▸ **EXERCISE MATERIAL**:

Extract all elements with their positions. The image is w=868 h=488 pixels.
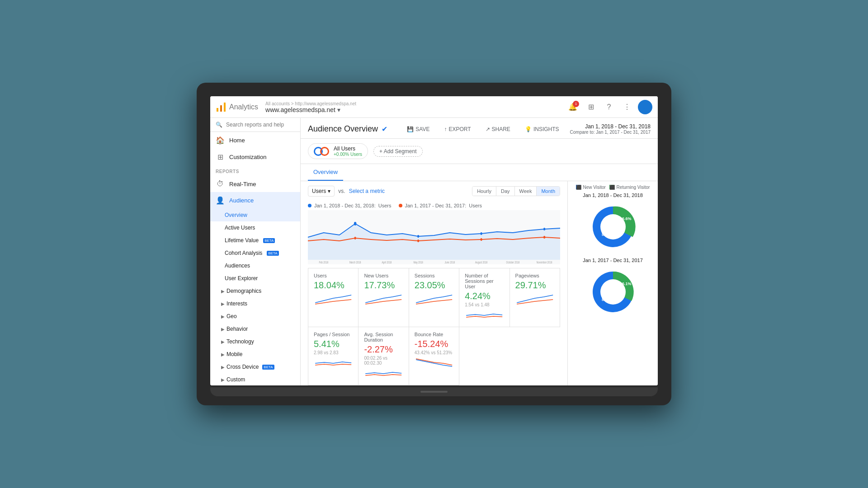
svg-text:October 2018: October 2018 — [506, 261, 520, 264]
app-title: Analytics — [229, 103, 258, 111]
grid-button[interactable]: ⊞ — [584, 100, 598, 114]
sidebar-sub-lifetime-value[interactable]: Lifetime Value BETA — [210, 234, 300, 247]
sparkline — [364, 291, 403, 305]
sparkline — [415, 291, 453, 305]
svg-text:83.9%: 83.9% — [602, 297, 613, 302]
time-btn-month[interactable]: Month — [537, 187, 560, 196]
pie-chart-2018: 16.6% 83.4% — [571, 200, 654, 254]
svg-text:November 2018: November 2018 — [537, 261, 552, 264]
breadcrumb-text: All accounts > http://www.agelessmedspa.… — [265, 101, 356, 106]
help-button[interactable]: ? — [602, 100, 616, 114]
metric-dropdown[interactable]: Users ▾ — [308, 186, 335, 197]
metric-value: 23.05% — [415, 280, 453, 291]
home-icon: 🏠 — [216, 136, 225, 145]
svg-point-9 — [417, 239, 419, 242]
svg-text:April 2018: April 2018 — [382, 261, 392, 264]
time-btn-hourly[interactable]: Hourly — [472, 187, 496, 196]
sidebar-sub-active-users[interactable]: Active Users — [210, 221, 300, 234]
sidebar-search-area: 🔍 — [210, 118, 300, 132]
sidebar: 🔍 🏠 Home ⊞ Customization REPORTS ⏱ Real-… — [210, 118, 301, 385]
metric-label: Bounce Rate — [415, 332, 453, 337]
metric-label: Number of Sessions per User — [465, 273, 504, 289]
search-icon: 🔍 — [216, 122, 222, 128]
sidebar-sub-overview[interactable]: Overview — [210, 209, 300, 221]
sidebar-sub-audiences[interactable]: Audiences — [210, 259, 300, 272]
analytics-logo-icon — [216, 102, 226, 113]
svg-point-11 — [543, 236, 545, 239]
verified-icon: ✔ — [382, 125, 387, 133]
sidebar-sub-user-explorer[interactable]: User Explorer — [210, 272, 300, 285]
sidebar-item-technology[interactable]: ▶ Technology — [210, 335, 300, 348]
sidebar-item-crossdevice[interactable]: ▶ Cross Device BETA — [210, 361, 300, 373]
sidebar-item-audience[interactable]: 👤 Audience — [210, 192, 300, 209]
svg-text:16.6%: 16.6% — [620, 216, 632, 221]
date-range[interactable]: Jan 1, 2018 - Dec 31, 2018 Compare to: J… — [570, 123, 651, 135]
metric-label: New Users — [364, 273, 403, 278]
svg-point-5 — [417, 235, 419, 238]
sidebar-item-realtime[interactable]: ⏱ Real-Time — [210, 176, 300, 192]
metric-card: Users18.04% — [308, 268, 359, 327]
add-segment-button[interactable]: + Add Segment — [373, 146, 422, 157]
sidebar-item-behavior[interactable]: ▶ Behavior — [210, 323, 300, 335]
metric-compare: 2.98 vs 2.83 — [314, 350, 353, 355]
all-users-segment[interactable]: All Users +0.00% Users — [308, 143, 368, 159]
sidebar-item-demographics[interactable]: ▶ Demographics — [210, 285, 300, 297]
tab-overview[interactable]: Overview — [308, 164, 343, 181]
report-title: Audience Overview ✔ — [308, 124, 387, 134]
collapse-arrow-behavior: ▶ — [221, 327, 225, 332]
svg-rect-2 — [224, 103, 226, 112]
time-btn-week[interactable]: Week — [515, 187, 537, 196]
metric-value: 18.04% — [314, 280, 353, 291]
select-metric-link[interactable]: Select a metric — [349, 188, 385, 194]
time-btn-day[interactable]: Day — [496, 187, 515, 196]
save-icon: 💾 — [407, 126, 414, 132]
save-button[interactable]: 💾 SAVE — [403, 124, 433, 134]
notification-badge: 1 — [573, 101, 579, 107]
legend-compare: Jan 1, 2017 - Dec 31, 2017: Users — [399, 203, 482, 208]
pie-svg-2018: 16.6% 83.4% — [586, 200, 640, 254]
metric-label: Sessions — [415, 273, 453, 278]
svg-text:16.1%: 16.1% — [620, 282, 632, 286]
top-icons: 🔔 1 ⊞ ? ⋮ 👤 — [566, 100, 652, 114]
sidebar-item-customization[interactable]: ⊞ Customization — [210, 149, 300, 165]
metric-value: 5.41% — [314, 339, 353, 349]
share-button[interactable]: ↗ SHARE — [482, 124, 514, 134]
svg-point-8 — [354, 237, 356, 239]
content-with-pie: Users ▾ vs. Select a metric Hourly Day W… — [301, 181, 658, 385]
sidebar-item-mobile[interactable]: ▶ Mobile — [210, 348, 300, 361]
report-area: Audience Overview ✔ 💾 SAVE ↑ EXPORT — [301, 118, 658, 385]
sparkline — [465, 307, 504, 321]
report-actions: 💾 SAVE ↑ EXPORT ↗ SHARE — [403, 124, 562, 134]
more-button[interactable]: ⋮ — [620, 100, 634, 114]
metric-card: Sessions23.05% — [409, 268, 459, 327]
metric-card: Pages / Session5.41%2.98 vs 2.83 — [308, 327, 359, 385]
insights-button[interactable]: 💡 INSIGHTS — [521, 124, 563, 134]
sidebar-item-interests[interactable]: ▶ Interests — [210, 297, 300, 310]
search-input[interactable] — [226, 122, 295, 128]
sparkline — [314, 355, 353, 369]
sidebar-item-home[interactable]: 🏠 Home — [210, 132, 300, 149]
svg-rect-1 — [220, 105, 222, 112]
metric-compare: 1.54 vs 1.48 — [465, 302, 504, 307]
sparkline — [364, 366, 403, 379]
svg-point-7 — [543, 228, 545, 230]
metric-value: -15.24% — [415, 339, 453, 349]
legend-dot-orange — [399, 204, 402, 207]
notification-button[interactable]: 🔔 1 — [566, 100, 580, 114]
export-button[interactable]: ↑ EXPORT — [440, 124, 474, 134]
sidebar-sub-cohort[interactable]: Cohort Analysis BETA — [210, 247, 300, 259]
laptop-bottom — [210, 387, 658, 396]
user-avatar[interactable]: 👤 — [638, 100, 652, 114]
collapse-arrow-custom: ▶ — [221, 377, 225, 382]
sidebar-item-geo[interactable]: ▶ Geo — [210, 310, 300, 323]
collapse-arrow-mobile: ▶ — [221, 352, 225, 357]
metric-card: Number of Sessions per User4.24%1.54 vs … — [459, 268, 509, 327]
site-name[interactable]: www.agelessmedspa.net ▾ — [265, 106, 566, 113]
pie-svg-2017: 16.1% 83.9% — [586, 265, 640, 319]
segment-bar: All Users +0.00% Users + Add Segment — [301, 139, 658, 164]
sparkline — [415, 355, 453, 369]
new-visitor-dot: ⬛ — [576, 185, 580, 189]
metric-label: Pageviews — [515, 273, 554, 278]
sidebar-item-custom[interactable]: ▶ Custom — [210, 373, 300, 385]
metrics-grid: Users18.04%New Users17.73%Sessions23.05%… — [308, 268, 560, 385]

▸ **EXERCISE PROMPT**:
Every entry above, pictures excluded, needs to be duplicated exactly.

▸ **TASK RESPONSE**:
Extract all elements with their positions. The image is w=868 h=488 pixels.
svg-text:October 2018: October 2018 — [506, 261, 520, 264]
app-title: Analytics — [229, 103, 258, 111]
grid-button[interactable]: ⊞ — [584, 100, 598, 114]
sidebar-sub-lifetime-value[interactable]: Lifetime Value BETA — [210, 234, 300, 247]
sparkline — [364, 291, 403, 305]
sparkline — [415, 291, 453, 305]
svg-text:83.9%: 83.9% — [602, 297, 613, 302]
time-btn-month[interactable]: Month — [537, 187, 560, 196]
pie-chart-2018: 16.6% 83.4% — [571, 200, 654, 254]
svg-text:November 2018: November 2018 — [537, 261, 552, 264]
breadcrumb-text: All accounts > http://www.agelessmedspa.… — [265, 101, 356, 106]
help-button[interactable]: ? — [602, 100, 616, 114]
metric-dropdown[interactable]: Users ▾ — [308, 186, 335, 197]
metric-value: 23.05% — [415, 280, 453, 291]
home-icon: 🏠 — [216, 136, 225, 145]
svg-point-9 — [417, 239, 419, 242]
svg-text:April 2018: April 2018 — [382, 261, 392, 264]
time-btn-hourly[interactable]: Hourly — [472, 187, 496, 196]
sidebar-sub-active-users[interactable]: Active Users — [210, 221, 300, 234]
sidebar-search-area: 🔍 — [210, 118, 300, 132]
sidebar: 🔍 🏠 Home ⊞ Customization REPORTS ⏱ Real-… — [210, 118, 301, 385]
metric-label: Bounce Rate — [415, 332, 453, 337]
metric-label: Number of Sessions per User — [465, 273, 504, 289]
search-icon: 🔍 — [216, 122, 222, 128]
sidebar-sub-overview[interactable]: Overview — [210, 209, 300, 221]
sidebar-sub-audiences[interactable]: Audiences — [210, 259, 300, 272]
analytics-logo-icon — [216, 102, 226, 113]
svg-point-11 — [543, 236, 545, 239]
verified-icon: ✔ — [382, 125, 387, 133]
sidebar-sub-user-explorer[interactable]: User Explorer — [210, 272, 300, 285]
sidebar-item-technology[interactable]: ▶ Technology — [210, 335, 300, 348]
sidebar-item-crossdevice[interactable]: ▶ Cross Device BETA — [210, 361, 300, 373]
sidebar-item-audience[interactable]: 👤 Audience — [210, 192, 300, 209]
svg-text:16.6%: 16.6% — [620, 216, 632, 221]
date-range[interactable]: Jan 1, 2018 - Dec 31, 2018 Compare to: J… — [570, 123, 651, 135]
metric-label: New Users — [364, 273, 403, 278]
svg-point-5 — [417, 235, 419, 238]
sidebar-item-realtime[interactable]: ⏱ Real-Time — [210, 176, 300, 192]
metric-card: Users18.04% — [308, 268, 359, 327]
add-segment-button[interactable]: + Add Segment — [373, 146, 422, 157]
sidebar-item-behavior[interactable]: ▶ Behavior — [210, 323, 300, 335]
metric-compare: 2.98 vs 2.83 — [314, 350, 353, 355]
all-users-segment[interactable]: All Users +0.00% Users — [308, 143, 368, 159]
sidebar-item-demographics[interactable]: ▶ Demographics — [210, 285, 300, 297]
tab-overview[interactable]: Overview — [308, 164, 343, 181]
report-title: Audience Overview ✔ — [308, 124, 387, 134]
collapse-arrow-behavior: ▶ — [221, 327, 225, 332]
svg-rect-2 — [224, 103, 226, 112]
time-btn-week[interactable]: Week — [515, 187, 537, 196]
metric-value: 18.04% — [314, 280, 353, 291]
select-metric-link[interactable]: Select a metric — [349, 188, 385, 194]
time-btn-day[interactable]: Day — [496, 187, 515, 196]
save-icon: 💾 — [407, 126, 414, 132]
save-button[interactable]: 💾 SAVE — [403, 124, 433, 134]
notification-badge: 1 — [573, 101, 579, 107]
legend-compare: Jan 1, 2017 - Dec 31, 2017: Users — [399, 203, 482, 208]
pie-svg-2018: 16.6% 83.4% — [586, 200, 640, 254]
metric-label: Sessions — [415, 273, 453, 278]
svg-text:16.1%: 16.1% — [620, 282, 632, 286]
top-icons: 🔔 1 ⊞ ? ⋮ 👤 — [566, 100, 652, 114]
sidebar-item-customization[interactable]: ⊞ Customization — [210, 149, 300, 165]
metric-value: 5.41% — [314, 339, 353, 349]
share-button[interactable]: ↗ SHARE — [482, 124, 514, 134]
svg-point-8 — [354, 237, 356, 239]
content-with-pie: Users ▾ vs. Select a metric Hourly Day W… — [301, 181, 658, 385]
sidebar-item-mobile[interactable]: ▶ Mobile — [210, 348, 300, 361]
report-area: Audience Overview ✔ 💾 SAVE ↑ EXPORT — [301, 118, 658, 385]
sparkline — [465, 307, 504, 321]
report-actions: 💾 SAVE ↑ EXPORT ↗ SHARE — [403, 124, 562, 134]
more-button[interactable]: ⋮ — [620, 100, 634, 114]
metric-card: Sessions23.05% — [409, 268, 459, 327]
metric-card: Pages / Session5.41%2.98 vs 2.83 — [308, 327, 359, 385]
insights-button[interactable]: 💡 INSIGHTS — [521, 124, 563, 134]
sidebar-item-interests[interactable]: ▶ Interests — [210, 297, 300, 310]
search-input[interactable] — [226, 122, 295, 128]
sparkline — [314, 355, 353, 369]
sidebar-item-home[interactable]: 🏠 Home — [210, 132, 300, 149]
svg-rect-1 — [220, 105, 222, 112]
metric-compare: 1.54 vs 1.48 — [465, 302, 504, 307]
sparkline — [364, 366, 403, 379]
svg-point-7 — [543, 228, 545, 230]
metric-value: -15.24% — [415, 339, 453, 349]
legend-dot-orange — [399, 204, 402, 207]
notification-button[interactable]: 🔔 1 — [566, 100, 580, 114]
export-button[interactable]: ↑ EXPORT — [440, 124, 474, 134]
sidebar-sub-cohort[interactable]: Cohort Analysis BETA — [210, 247, 300, 259]
laptop-bottom — [210, 387, 658, 396]
user-avatar[interactable]: 👤 — [638, 100, 652, 114]
collapse-arrow-custom: ▶ — [221, 377, 225, 382]
sidebar-item-geo[interactable]: ▶ Geo — [210, 310, 300, 323]
collapse-arrow-mobile: ▶ — [221, 352, 225, 357]
metric-card: Number of Sessions per User4.24%1.54 vs … — [459, 268, 509, 327]
site-name[interactable]: www.agelessmedspa.net ▾ — [265, 106, 566, 113]
pie-svg-2017: 16.1% 83.9% — [586, 265, 640, 319]
segment-bar: All Users +0.00% Users + Add Segment — [301, 139, 658, 164]
sparkline — [415, 355, 453, 369]
new-visitor-dot: ⬛ — [576, 185, 580, 189]
metric-label: Pageviews — [515, 273, 554, 278]
sidebar-item-custom[interactable]: ▶ Custom — [210, 373, 300, 385]
metrics-grid: Users18.04%New Users17.73%Sessions23.05%… — [308, 268, 560, 385]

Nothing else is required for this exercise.